Sometimes even if you test-drive the car and have it inspected by a mechanic, the one thing many consumers forget to do is check for open recalls.
Kenya Gill was behind the wheel of her very first car when all of a sudden, she got a big fright.
"Making a left-hand turn and the car completely switched off," she said.
Kenya drives a 2005 Chevy Cobalt and because of that scare, Kenya said she always drives with her flashers turned on as a warning to other drivers.
"I don't want to get into any accidents and I don't want to cause anybody else to get into any accidents," she said.

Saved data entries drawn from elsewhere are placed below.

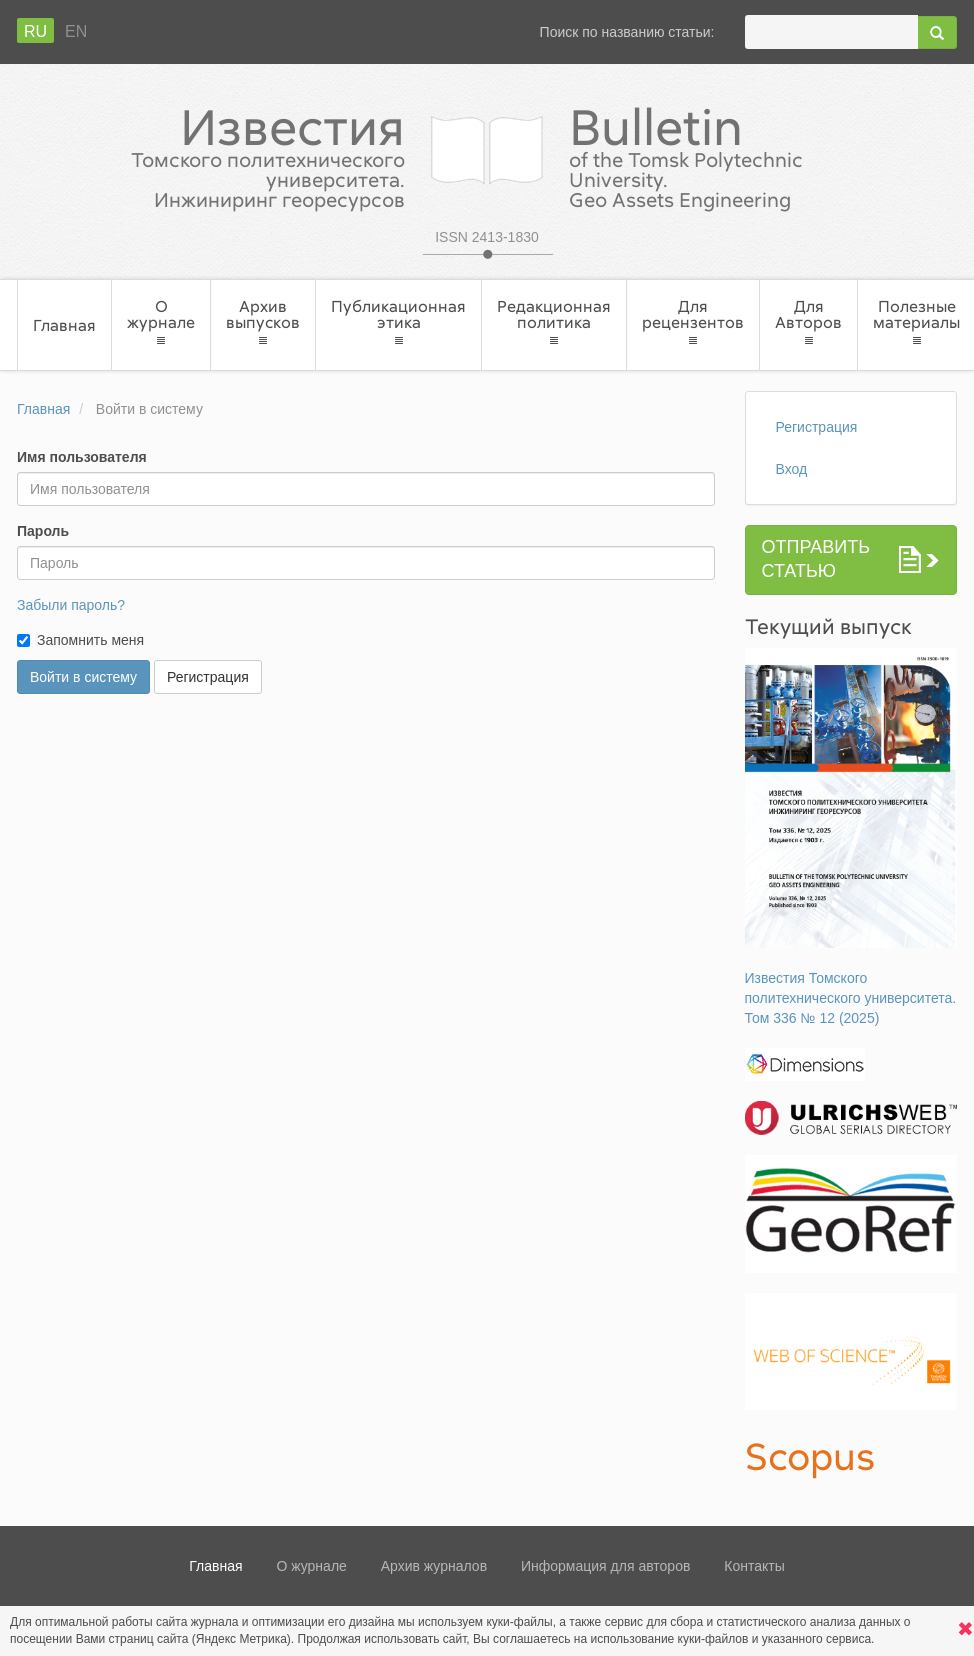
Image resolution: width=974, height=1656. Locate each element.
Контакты (754, 1566)
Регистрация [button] (208, 677)
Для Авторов (808, 322)
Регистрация (817, 427)
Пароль (43, 531)
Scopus (810, 1455)
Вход (792, 469)
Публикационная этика (398, 322)
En (76, 31)
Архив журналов (434, 1566)
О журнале (161, 322)
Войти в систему (83, 677)
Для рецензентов (693, 322)
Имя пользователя (82, 457)
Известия (230, 155)
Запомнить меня (90, 640)
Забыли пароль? (71, 605)
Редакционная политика (554, 322)
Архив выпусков (263, 322)
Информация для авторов (605, 1566)
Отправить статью (816, 559)
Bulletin (744, 155)
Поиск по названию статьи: (627, 32)
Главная (64, 325)
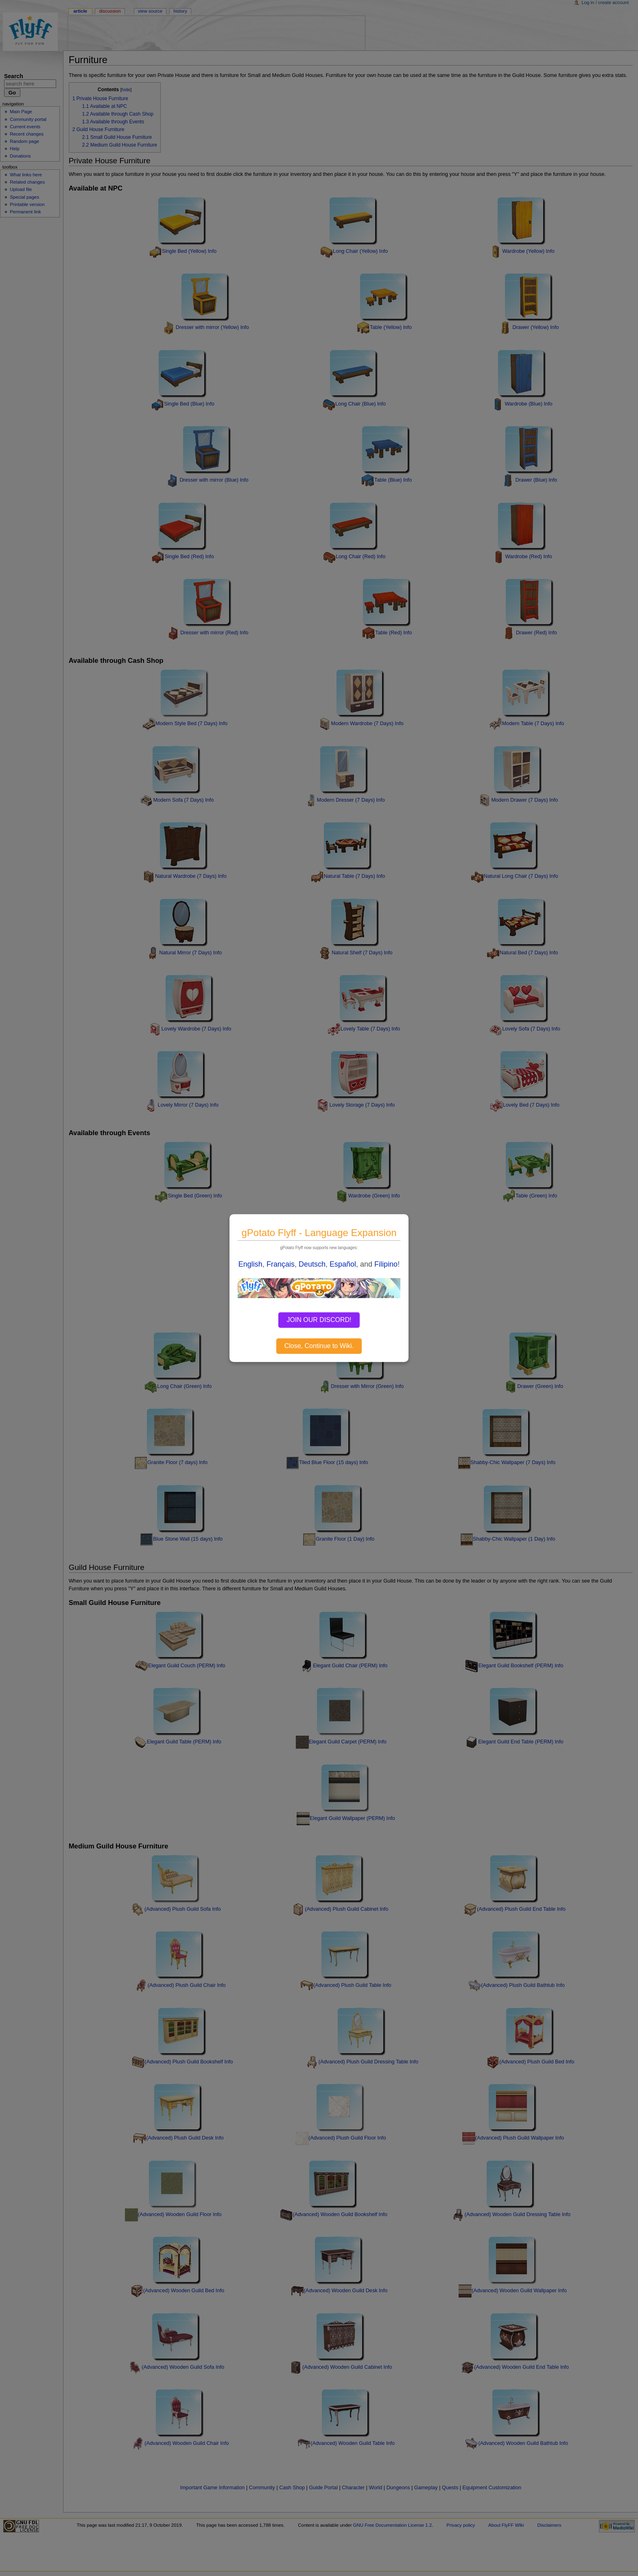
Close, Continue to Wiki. (319, 1345)
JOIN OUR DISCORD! (318, 1319)
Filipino (386, 1264)
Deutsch (312, 1264)
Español (343, 1264)
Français (281, 1264)
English (250, 1264)
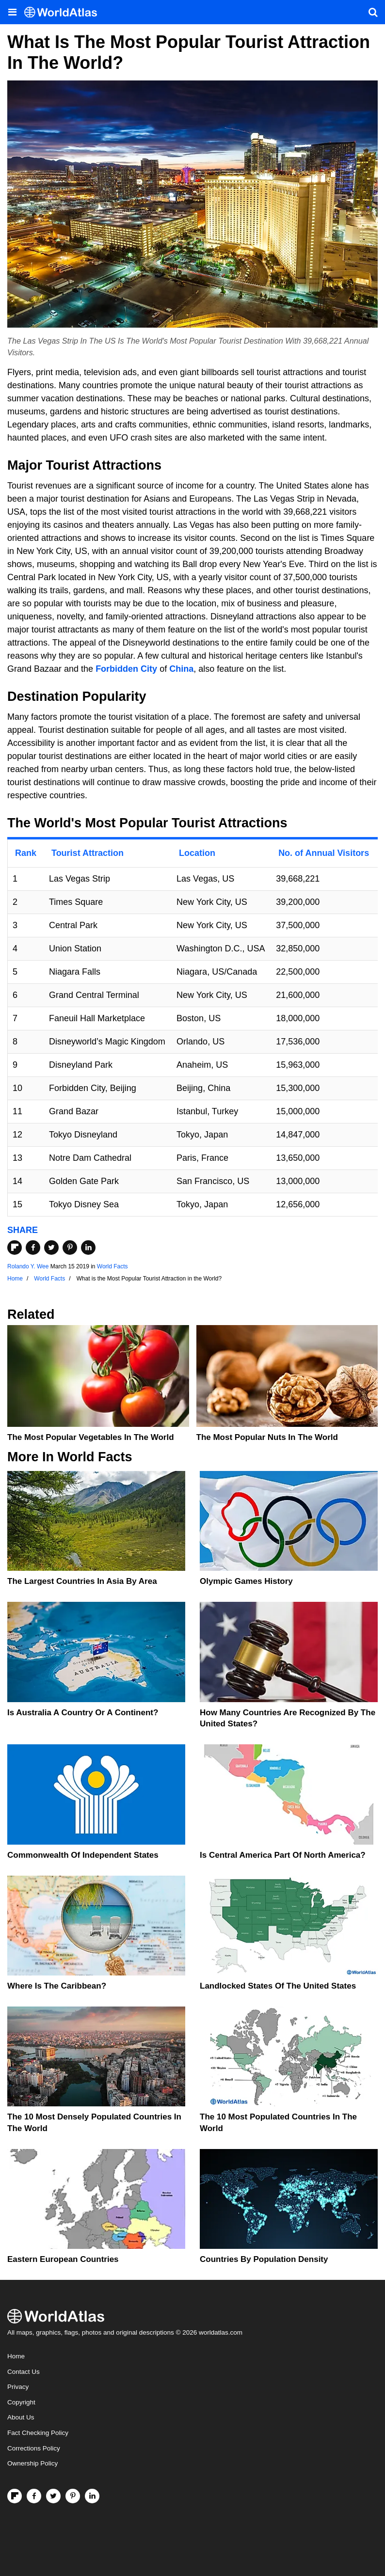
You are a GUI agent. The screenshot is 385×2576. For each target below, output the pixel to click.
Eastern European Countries (63, 2259)
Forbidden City (126, 669)
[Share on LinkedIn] (88, 1247)
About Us (20, 2417)
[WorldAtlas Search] (373, 12)
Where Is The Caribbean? (56, 1986)
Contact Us (23, 2371)
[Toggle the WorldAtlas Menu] (12, 12)
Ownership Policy (32, 2463)
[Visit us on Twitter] (53, 2496)
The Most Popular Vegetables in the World (90, 1437)
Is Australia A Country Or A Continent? (82, 1712)
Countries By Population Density (264, 2259)
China (181, 669)
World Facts (112, 1266)
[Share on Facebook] (33, 1247)
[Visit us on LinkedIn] (92, 2496)
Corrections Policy (33, 2448)
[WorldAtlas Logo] (64, 12)
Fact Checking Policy (37, 2432)
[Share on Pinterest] (70, 1247)
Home (16, 2356)
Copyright (21, 2402)
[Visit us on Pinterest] (72, 2496)
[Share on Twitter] (51, 1247)
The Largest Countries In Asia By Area (82, 1581)
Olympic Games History (246, 1581)
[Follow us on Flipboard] (14, 2496)
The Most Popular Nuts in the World (267, 1437)
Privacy (18, 2386)
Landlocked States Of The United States (278, 1986)
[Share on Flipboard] (14, 1247)
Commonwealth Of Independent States (83, 1855)
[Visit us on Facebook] (34, 2496)
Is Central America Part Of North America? (283, 1855)
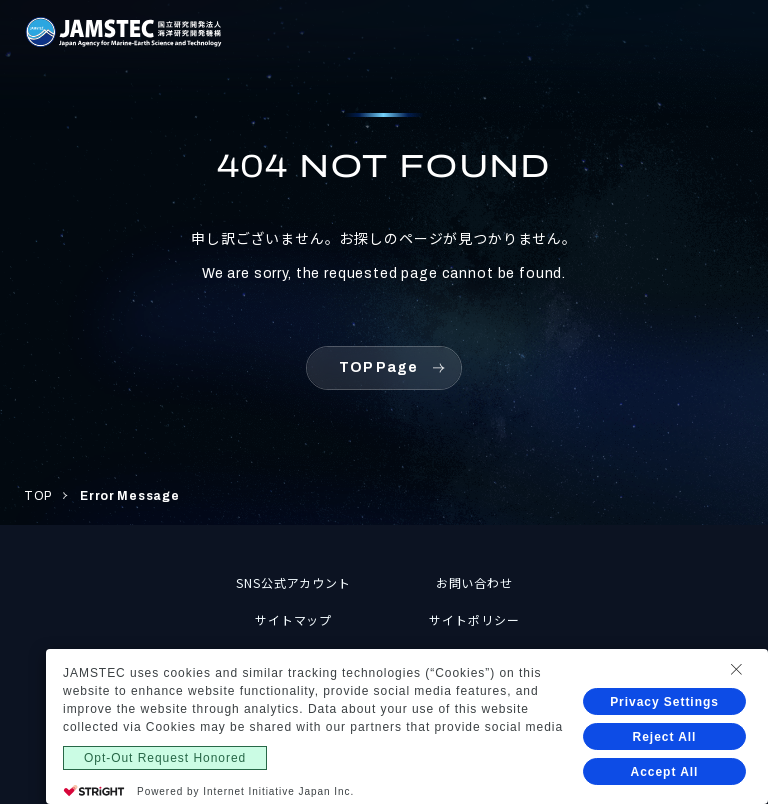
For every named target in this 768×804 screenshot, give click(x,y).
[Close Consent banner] (736, 669)
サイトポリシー (474, 619)
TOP (38, 496)
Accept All (665, 772)
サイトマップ (294, 619)
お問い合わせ (475, 582)
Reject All (665, 737)
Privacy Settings (664, 702)
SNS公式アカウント (294, 582)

Kenya's car has a couple of high-profile recalls on it. In fact, they're recalls that have been all over the news recently. One of those recalls is for GM's faulty ignition switch, which she said is exactly why her car turned off while driving. However, she said the car salesman never said a word about the open recall.
"They should have told me," she said. "I asked them what's wrong with the car and they told me nothing's wrong with the car; it's a nice car.”
According to Carfax, buying cars with pending recalls happens all the time. Last year alone, 3.5 million used cars were sold with open safety recalls, something Carfax calls a major public safety issue. AAA Arizona also weighed in on the recall issue.
"Has the vehicle been recalled? Has it been in an accident? Is it a salvage title? Those are the things you definitely want to know," said Linda Gorman with AAA.
Gorman said buying a used vehicle requires a lot of research. While it's not against the law to sell used cars with manufacturer recalls, she said consumers need to do their own homework and never make an impulse decision.
Carfax offers a free recall check, but that won't give you everything you need to know.
"So beyond the Carfax, you can take that VIN number and either contact the Department of Motor Vehicles and see if they can put out a search on the VIN or even the manufacturer to tell you a little more of the history of that vehicle," Gorman said.
We checked Kenya's car's VIN number on Carfax, and it does show a pair of open recalls on it. Kenya said she should have checked the VIN before, not after, she bought the car.
“So just make sure that you check, make sure this is what you want and you're not getting played by these people because all they want is money," she said.